Here is my code, can someone please help, for some reason the spider runs but does not actually crawl the forum threads. I am trying to extract all the text in the forum threads for the specific forum in my start url.
from scrapy.spider import BaseSpider
from scrapy.contrib.spiders import CrawlSpider, Rule
from scrapy.contrib.linkextractors.sgml import SgmlLinkExtractor
from scrapy.selector import HtmlXPathSelector
from xbox.items import xboxItem
from scrapy.item import Item
from scrapy.conf import settings
class xboxSpider(CrawlSpider):
name = "xbox"
allowed_domains = ["forums.xbox.com"]
start_urls= [
"http://forums.xbox.com/xbox_forums/xbox_360_games/e_k/gearsofwar3/default.aspx",
]
rules= [
Rule(SgmlLinkExtractor(allow=['/t/\d+']),callback='parse_thread'),
Rule(SgmlLinkExtractor(allow=('/t/new\?new_start=\d+',)))
]
def parse_thread(self, response):
hxs=HtmlXPathSelector(response)
item=xboxItem()
item['content']=hxs.selec("//div[@class='post-content user-defined-markup']/p/text()").extract()
item['date']=hxs.select("//span[@class='value']/text()").extract()
return item
Log output:
2013-03-13 11:22:18-0400 [scrapy] DEBUG: Enabled item pipelines:
2013-03-13 11:22:18-0400 [xbox] INFO: Spider opened
2013-03-13 11:22:18-0400 [xbox] INFO: Crawled 0 pages (at 0 pages/min), scraped 0 items (at 0 items/min)
2013-03-13 11:22:18-0400 [scrapy] DEBUG: Telnet console listening on 0.0.0.0:6023
2013-03-13 11:22:18-0400 [scrapy] DEBUG: Web service listening on 0.0.0.0:6080
2013-03-13 11:22:20-0400 [xbox] DEBUG: Crawled (200) <GET forums.xbox.com/xbox_forums/xbox_360_games/e_k/gearsofwar3/f/…; (referer: None)
2013-03-13 11:22:20-0400 [xbox] DEBUG: Filtered offsite request to 'forums.xbox.com': <GET forums.xbox.com/xbox_forums/xbox_360_games/e_k/gearsofwar3/f/…;
2013-03-13 11:22:20-0400 [xbox] INFO: Closing spider (finished)
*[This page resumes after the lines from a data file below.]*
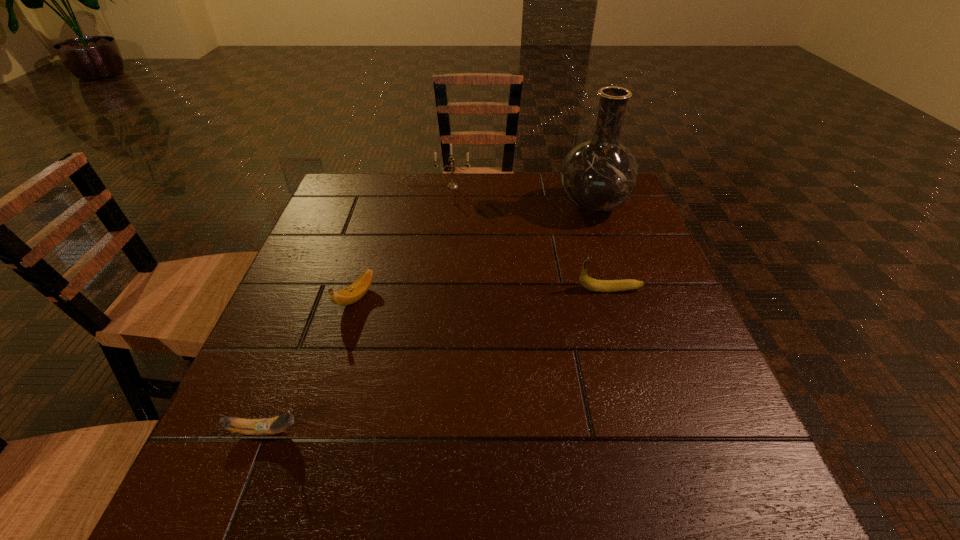 You are a GUI agent. You are given a task and a screenshot of the screen. Output one action in this format:
    pyautogui.click(x=<x>, y=<y>)
    Task: Click on the second closest object to the fourth shortest object
    The image size is (960, 540).
    Given the screenshot: What is the action you would take?
    pyautogui.click(x=351, y=294)

You are a GUI agent. You are given a task and a screenshot of the screen. Output one action in this format:
    pyautogui.click(x=<x>, y=<y>)
    Task: Click on the banana that stands as the closest to the tallest banana
    
    Given the screenshot: What is the action you would take?
    pyautogui.click(x=351, y=294)

What are the coordinates of `banana that is the second closest to the nearest object` in the screenshot? It's located at (587, 282). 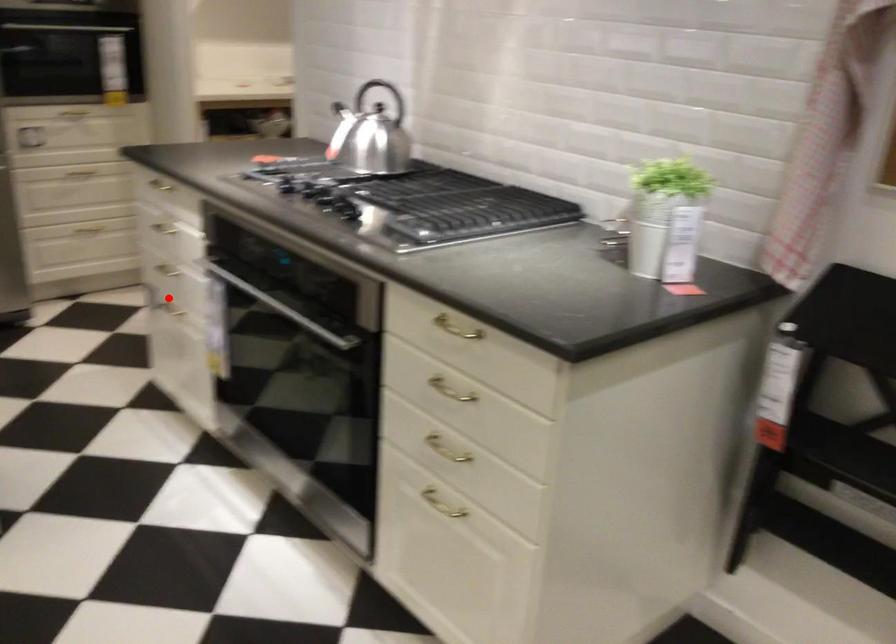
2013-03-13 11:22:20-0400 [xbox] INFO: Dumping spider stats
As a first tweak, you need to modify your first rule by putting a "." at the start of the regex, as follows. I also changed the start url to the actual first page of the forum.
start_urls= [
"http://forums.xbox.com/xbox_forums/xbox_360_games/e_k/gearsofwar3/f/310.aspx",
]
rules = (
Rule(SgmlLinkExtractor(allow=('./t/\d+')), callback="parse_thread", follow=True),
Rule(SgmlLinkExtractor(allow=('./310.aspx?PageIndex=\d+')), ),
)
I've updated the rules so that the spider now crawls all of the pages in the thread.
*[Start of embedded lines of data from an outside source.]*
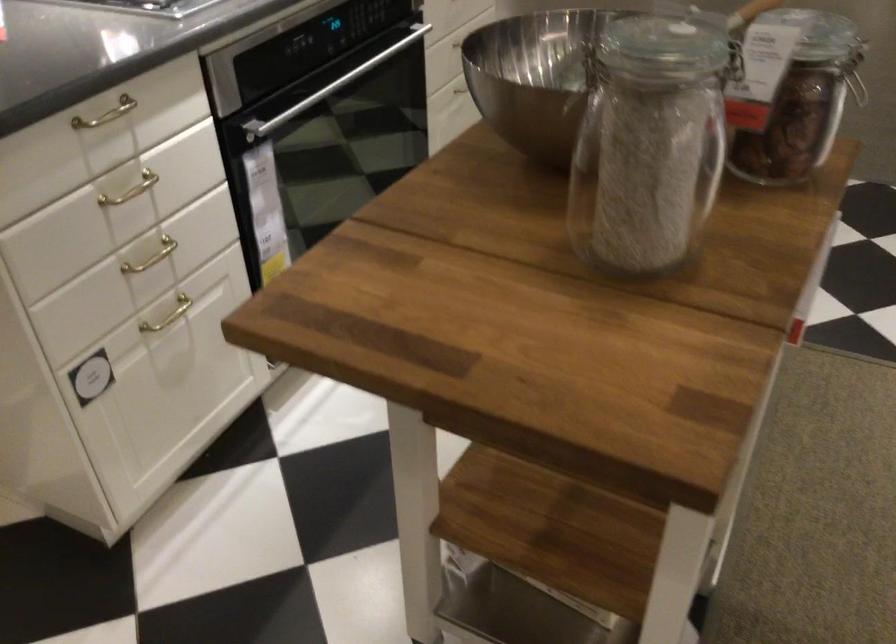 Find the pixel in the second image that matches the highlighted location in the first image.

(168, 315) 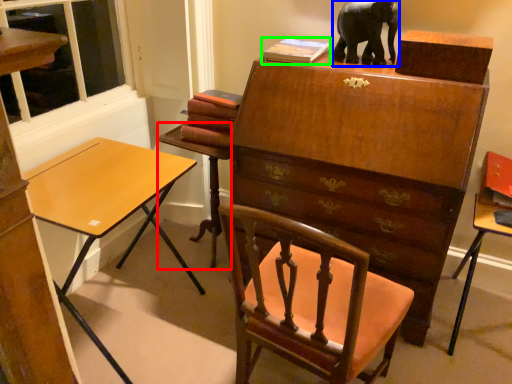 Question: Estimate the real-world distances between objects in this image. Which object is closer to table (highlighted by a red box), elephant (highlighted by a blue box) or book (highlighted by a green box)?

Choices:
 (A) elephant
 (B) book

Answer: (B)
EDIT: I've found a typo that may be causing an issue, and I've fixed the date xpath.
item['content']=hxs.selec("//div[@class='post-content user-defined-markup']/p/text()").extract()
item['date']=hxs.select("(//div[@class='post-author'])[1]//a[@class='internal-link view-post']/text()").extract()
The line above says "hxs.selec" and should be "hxs.select". I changed that and could now see content being scraped. Through trial and error (I'm a bit rubbish with xpaths), I've managed to get the date of the first post (ie the date the thread was created) so this should all work now.